As compared with Japan that has been able to win economic prosperity of today by breaking away from its tradition, how the people in Myanmar still live with their tradition is extremely enviable to me. However, it surely is undergoing a change. While over 90 percent of all the people are dressed in longyi, there also are young fellows swaggering about a town wearing jeans and tight T-shirts. English education is introduced already into elementary schools, and the disparity in wealth is expanding. Looking at such a situation, I was convinced that, like other Southeast Asian countries, Myanmar certainly would be making headway toward an economical development, though at a slow pace, and transforming itself.

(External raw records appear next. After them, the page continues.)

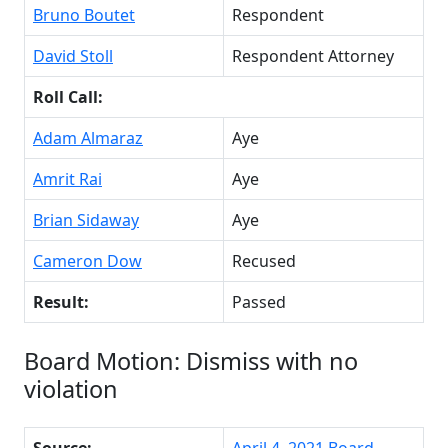
Bruno Boutet
Respondent
David Stoll
Respondent Attorney
Roll Call:
Adam Almaraz
Aye
Amrit Rai
Aye
Brian Sidaway
Aye
Cameron Dow
Recused
Result:
Passed
Board Motion: Dismiss with no
violation
Source:
April 4, 2021 Board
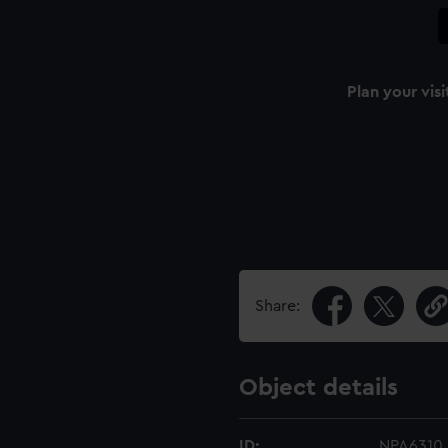
Plan your visi
Share:
Object details
ID:
NPA6310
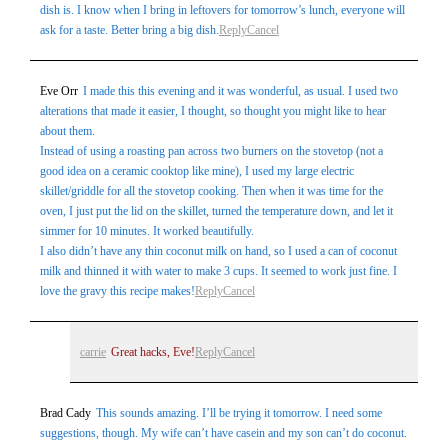
dish is. I know when I bring in leftovers for tomorrow’s lunch, everyone will
ask for a taste. Better bring a big dish.
Reply
Cancel
Eve Orr
I made this this evening and it was wonderful, as usual. I used two
alterations that made it easier, I thought, so thought you might like to hear
about them.
Instead of using a roasting pan across two burners on the stovetop (not a
good idea on a ceramic cooktop like mine), I used my large electric
skillet/griddle for all the stovetop cooking. Then when it was time for the
oven, I just put the lid on the skillet, turned the temperature down, and let it
simmer for 10 minutes. It worked beautifully.
I also didn’t have any thin coconut milk on hand, so I used a can of coconut
milk and thinned it with water to make 3 cups. It seemed to work just fine. I
love the gravy this recipe makes!
Reply
Cancel
carrie
Great hacks, Eve!
Reply
Cancel
Brad Cady
This sounds amazing. I’ll be trying it tomorrow. I need some
suggestions, though. My wife can’t have casein and my son can’t do coconut.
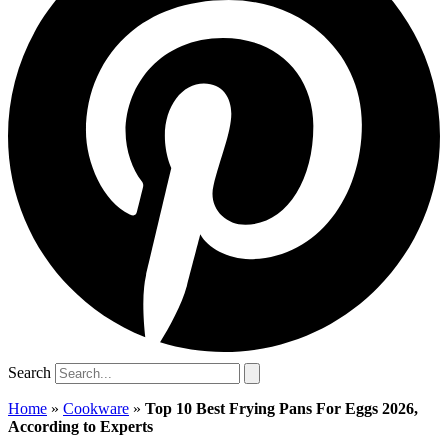
Search
Home
»
Cookware
»
Top 10 Best Frying Pans For Eggs 2026,
According to Experts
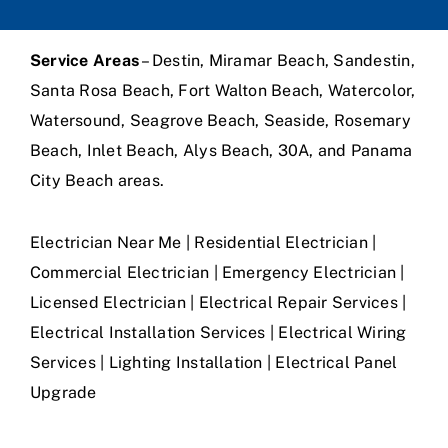
Service Areas
– Destin, Miramar Beach, Sandestin,
Santa Rosa Beach, Fort Walton Beach, Watercolor,
Watersound, Seagrove Beach, Seaside, Rosemary
Beach, Inlet Beach, Alys Beach, 30A, and Panama
City Beach areas.
Electrician Near Me | Residential Electrician |
Commercial Electrician | Emergency Electrician |
Licensed Electrician | Electrical Repair Services |
Electrical Installation Services | Electrical Wiring
Services | Lighting Installation | Electrical Panel
Upgrade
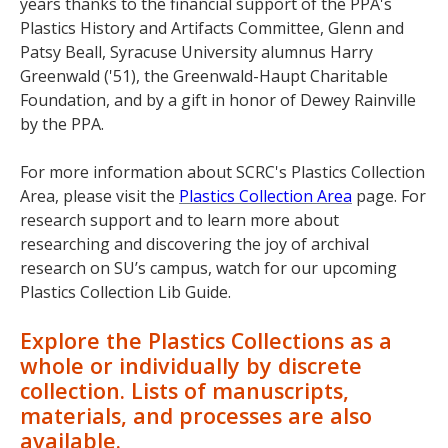
years thanks to the financial support of the PPA's
Plastics History and Artifacts Committee, Glenn and
Patsy Beall, Syracuse University alumnus Harry
Greenwald ('51), the Greenwald-Haupt Charitable
Foundation, and by a gift in honor of Dewey Rainville
by the PPA.
For more information about SCRC's Plastics Collection
Area, please visit the
Plastics Collection Area
page. For
research support and to learn more about
researching and discovering the joy of archival
research on SU’s campus, watch for our upcoming
Plastics Collection Lib Guide.
Explore the Plastics Collections as a
whole or individually by discrete
collection. Lists of manuscripts,
materials, and processes are also
available.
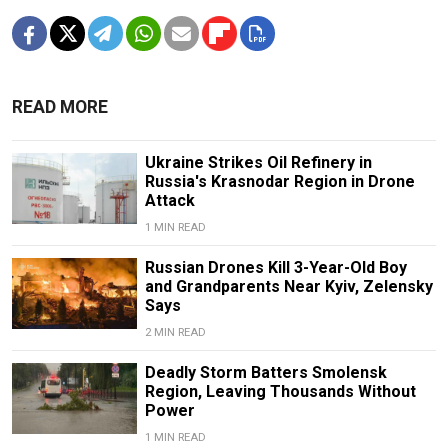
READ MORE
Ukraine Strikes Oil Refinery in
Russia's Krasnodar Region in Drone
Attack
1 MIN READ
Russian Drones Kill 3-Year-Old Boy
and Grandparents Near Kyiv, Zelensky
Says
2 MIN READ
Deadly Storm Batters Smolensk
Region, Leaving Thousands Without
Power
1 MIN READ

Walking in a temple in bare feet


When I visited a school, which had all the grades from kindergarten to high school, located within the city of Yangon, I happened to have a junior high school boy ask me about Japan. I explained that Japan is full of high buildings contrasting Yangon that is rich in green, and that the majority of people in Japan are working for companies unlike how it is in an agricultural country, Myanmar. Listening to that, he seemed to be imagining the unknown country in his mind with a longing kind of feeling. Both Myanmar and Japan lack information about each other's country. With this trip, I keenly felt the need for more people of both nations to learn mutually about each other's culture. And also for that, I eagerly hope that the exchange program between the students of Myanmar and Japan, which was the chief objective of the trip, will be materialized as soon as possible.